Terinspirasi dari aku yang dapet ponakan, ada kemiripan dengan salah satu chapter dari manga Rakka Ryuusui. Dan juga salah satu episode Kelas Internasional yang Angan-Angan. Silahkan menikmati!

Warning: One shot, BoboiboyxYaya, AU, no power, adolescent karakter, OOC, OC, miss typo

Disclaimer: Boboiboy punya Animonsta, bukan punyaku


It Started With A Dream

Mimpi disebut bunga tidur, bisa jadi berupa perwujudan angan-angan sampai perasaan yang terpendam. Seperti yang Yaya baru saja alami. Ia terbangun dari tidurnya dengan perasaan bingung campur malu.

Ia adalah orang yang cepat melupakan mimpi yang ia alami, kecuali mimpi itu benar-benar membekas di benaknya.

"Apa sih yang baru saja kumimpikan?" katanya, menutup wajahnya dengan kedua tangan.

Ia memimpikin sesuatu yang aneh tadi malam. Samar-samar ia bisa mengingat sosok laki-laki bersama dengan seorang anak kecil perempuan yang manis. Mereka bertiga piknik di sebuah taman indah. Anak perempuan yang manis itu, meski wajahnya kurang jelas karena silau tertimpa cahaya matahari, sibuk mengejar kupu-kupu. Sementara laki-laki di samping Yaya dengan santai, merangkul pinggangnya sambil menyandarkan kepalanya ke kepala Yaya.

Sang gadis ingin jungkir balik saat mengingat mimpinya itu.
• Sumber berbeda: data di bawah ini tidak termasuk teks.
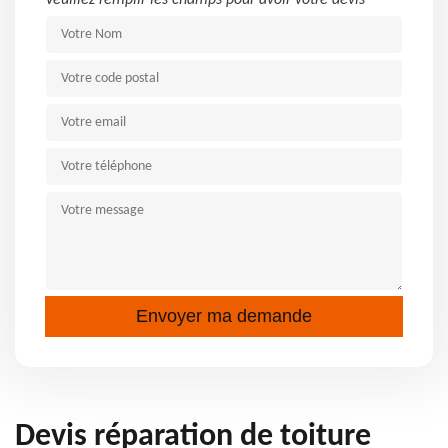
Veuillez remplir les champs pour avoir votre devis
Devis réparation de toiture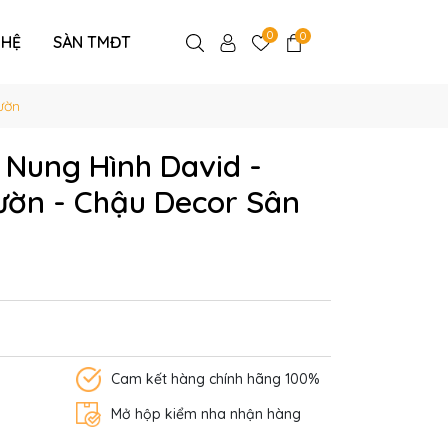
0
0
 HỆ
SÀN TMĐT
ườn
Nung Hình David -
ờn - Chậu Decor Sân
Cam kết hàng chính hãng 100%
Mở hộp kiểm nha nhận hàng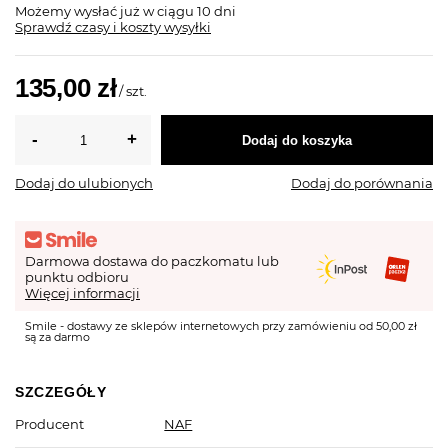
Możemy wysłać już
w ciągu 10 dni
Sprawdź czasy i koszty wysyłki
135,00 zł
/
szt.
Dodaj do koszyka
Dodaj do ulubionych
Dodaj do porównania
Darmowa dostawa do paczkomatu lub
punktu odbioru
Więcej informacji
Smile - dostawy ze sklepów internetowych przy zamówieniu od 50,00 zł
są za darmo
SZCZEGÓŁY
Producent
NAF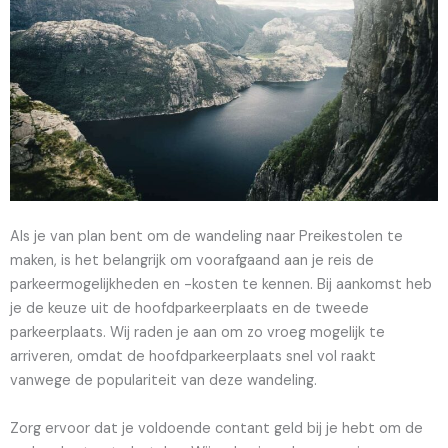
Als je van plan bent om de wandeling naar Preikestolen te
maken, is het belangrijk om voorafgaand aan je reis de
parkeermogelijkheden en -kosten te kennen. Bij aankomst heb
je de keuze uit de hoofdparkeerplaats en de tweede
parkeerplaats. Wij raden je aan om zo vroeg mogelijk te
arriveren, omdat de hoofdparkeerplaats snel vol raakt
vanwege de populariteit van deze wandeling.
Zorg ervoor dat je voldoende contant geld bij je hebt om de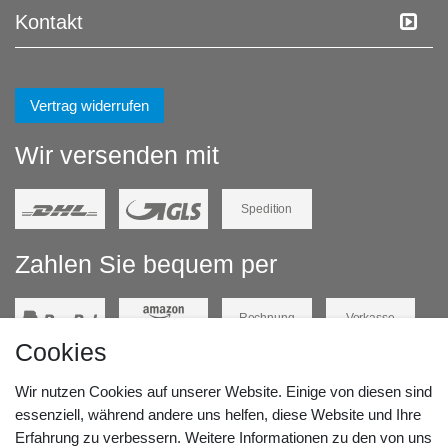
Kontakt
Vertrag widerrufen
Wir versenden mit
Spedition
Zahlen Sie bequem per
Rechnung
Vorkasse
Cookies
Barzahlung
Kreditkarte
Wir nutzen Cookies auf unserer Website. Einige von diesen sind
Unsere Lageradresse:
essenziell, während andere uns helfen, diese Website und Ihre
Erfahrung zu verbessern. Weitere Informationen zu den von uns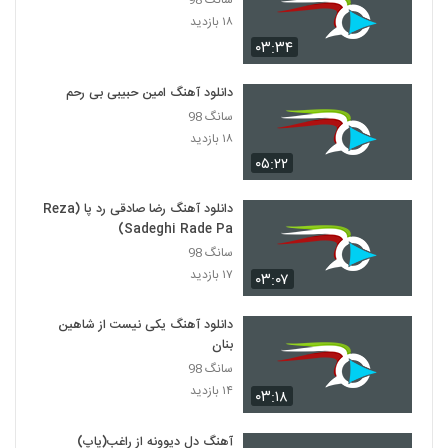
سانگ 98
دانلود آهنگ اینم یه تقدیره از سقا مسلمی
۱۸ بازدید
۲۳۸ بازدید
5345
۰۳:۳۴
Masoud Zeynalpour Zadi Pas
دانلود آهنگ امین حبیبی بی رحم
۲۱۹ بازدید
سانگ 98
5346
۱۸ بازدید
۰۵:۲۲
دانلود آهنگ دلهره از سیامک مدرسی
۲۰۰ بازدید
5347
دانلود آهنگ رضا صادقی رد پا (Reza
Sadeghi Rade Pa)
دانلود آهنگ پوریا کاظمی تلف (Pourya
سانگ 98
Kazemi Talaf)
۱۷ بازدید
5348
۰۳:۰۷
۲۳۲ بازدید
دانلود آهنگ یکی نیست از شاهین
دانلود آهنگ جدید و زیبای علیرضا عبدی با نام
پدر
بنان
5349
۲۴۷ بازدید
سانگ 98
۱۴ بازدید
۰۳:۱۸
Farid Nazari Nisti Amma
۲۳۸ بازدید
5350
آهنگ دل دیوونه از راغب(پاپ)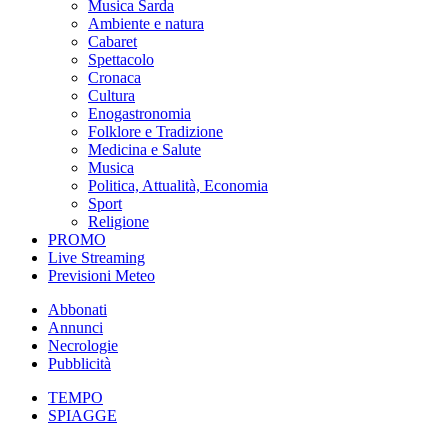
Musica Sarda
Ambiente e natura
Cabaret
Spettacolo
Cronaca
Cultura
Enogastronomia
Folklore e Tradizione
Medicina e Salute
Musica
Politica, Attualità, Economia
Sport
Religione
PROMO
Live Streaming
Previsioni Meteo
Abbonati
Annunci
Necrologie
Pubblicità
TEMPO
SPIAGGE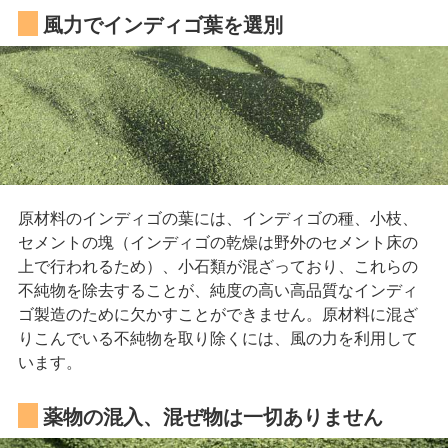
風力でインディゴ葉を選別
原材料のインディゴの葉には、インディゴの種、小枝、
セメントの塊（インディゴの乾燥は野外のセメント床の
上で行われるため）、小石類が混ざっており、これらの
不純物を除去することが、純度の高い高品質なインディ
ゴ製造のために欠かすことができません。原材料に混ざ
りこんでいる不純物を取り除くには、風の力を利用して
います。
薬物の混入、混ぜ物は一切ありません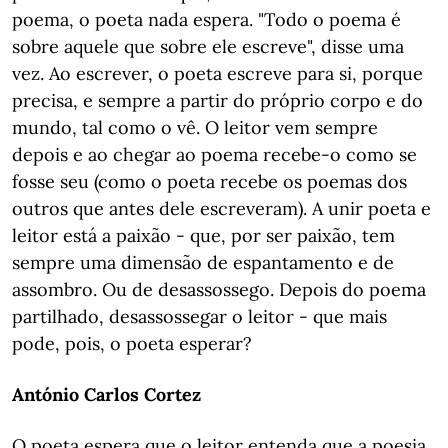
poema, o poeta nada espera. "Todo o poema é
sobre aquele que sobre ele escreve", disse uma
vez. Ao escrever, o poeta escreve para si, porque
precisa, e sempre a partir do próprio corpo e do
mundo, tal como o vê. O leitor vem sempre
depois e ao chegar ao poema recebe-o como se
fosse seu (como o poeta recebe os poemas dos
outros que antes dele escreveram). A unir poeta e
leitor está a paixão - que, por ser paixão, tem
sempre uma dimensão de espantamento e de
assombro. Ou de desassossego. Depois do poema
partilhado, desassossegar o leitor - que mais
pode, pois, o poeta esperar?
António Carlos Cortez
O poeta espera que o leitor entenda que a poesia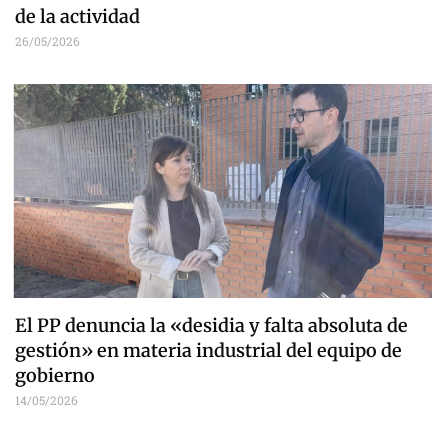
de la actividad
26/05/2026
El PP denuncia la «desidia y falta absoluta de
gestión» en materia industrial del equipo de
gobierno
14/05/2026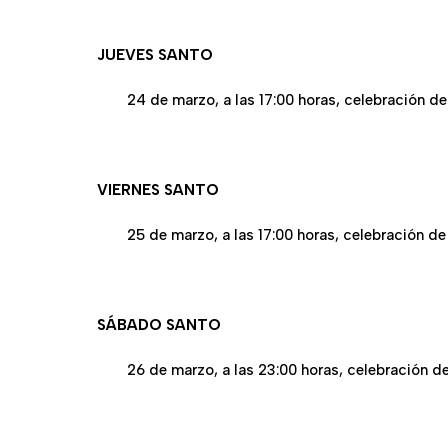
JUEVES SANTO
24 de marzo, a las 17:00 horas, celebración de
VIERNES SANTO
25 de marzo, a las 17:00 horas, celebración de
SÁBADO SANTO
26 de marzo, a las 23:00 horas, celebración de 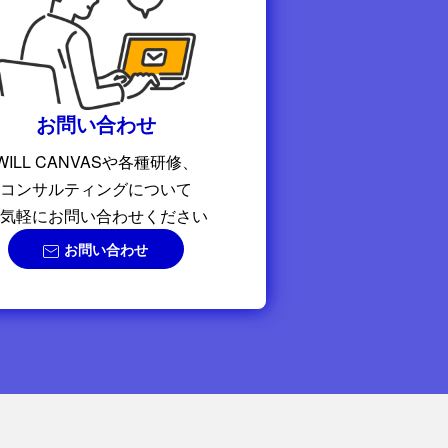
お問い合わせ
WILL CANVASや各種研修、
コンサルティングについて
気軽にお問い合わせください
お問い合わせ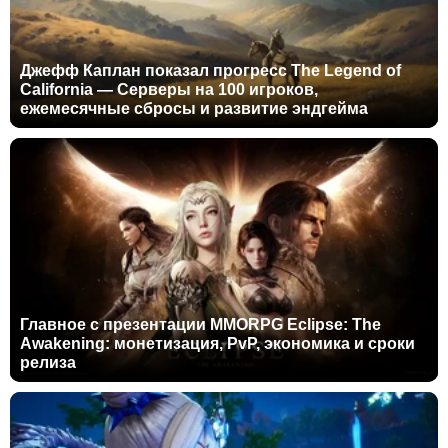
Джефф Каплан показал прогресс The Legend of
California — Серверы на 100 игроков,
ежемесячные сбросы и развитие эндгейма
Главное с презентации MMORPG Eclipse: The
Awakening: монетизация, PvP, экономика и сроки
релиза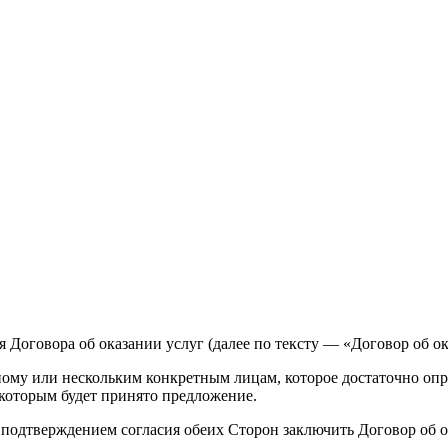
Договора об оказании услуг (далее по тексту — «Договор об ок
ому или нескольким конкретным лицам, которое достаточно опр
 которым будет принято предложение.
подтверждением согласия обеих Сторон заключить Договор об ок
Semakin lama mimpinya semakin samar, tapi ia bisa mengingat sepotong bunga tidurnya saat laki-laki itu mengecup kening Yaya dan anak perempuan itu bergantian.

Dan wajahnya...

Boboiboy...?

"Tidak, tidak mungkin... Dasar mimpi aneh," gumam Yaya kepada dirinya sendiri. Meski wajahnya merah padam, ia menghembuskan napas kemudian bangkit dari tempat tidurnya.

Daripada merisaukan mimpi itu, jelas tidak ada gunanya, lebih baik ia cepat-cepat sholat subuh kemudian bersiap berangkat sekolah.

IoI

Boboiboy adalah teman masa kecil Yaya. Ia pindah ke komplek perumahan Yaya saat mereka kelas 5 SD. Dulu ia cukup pemalu, terutama saat berhadapan dengan wanita. Tapi lambat laun, Yaya mengenalnya sebagai teman yang baik dan bisa diandalkan.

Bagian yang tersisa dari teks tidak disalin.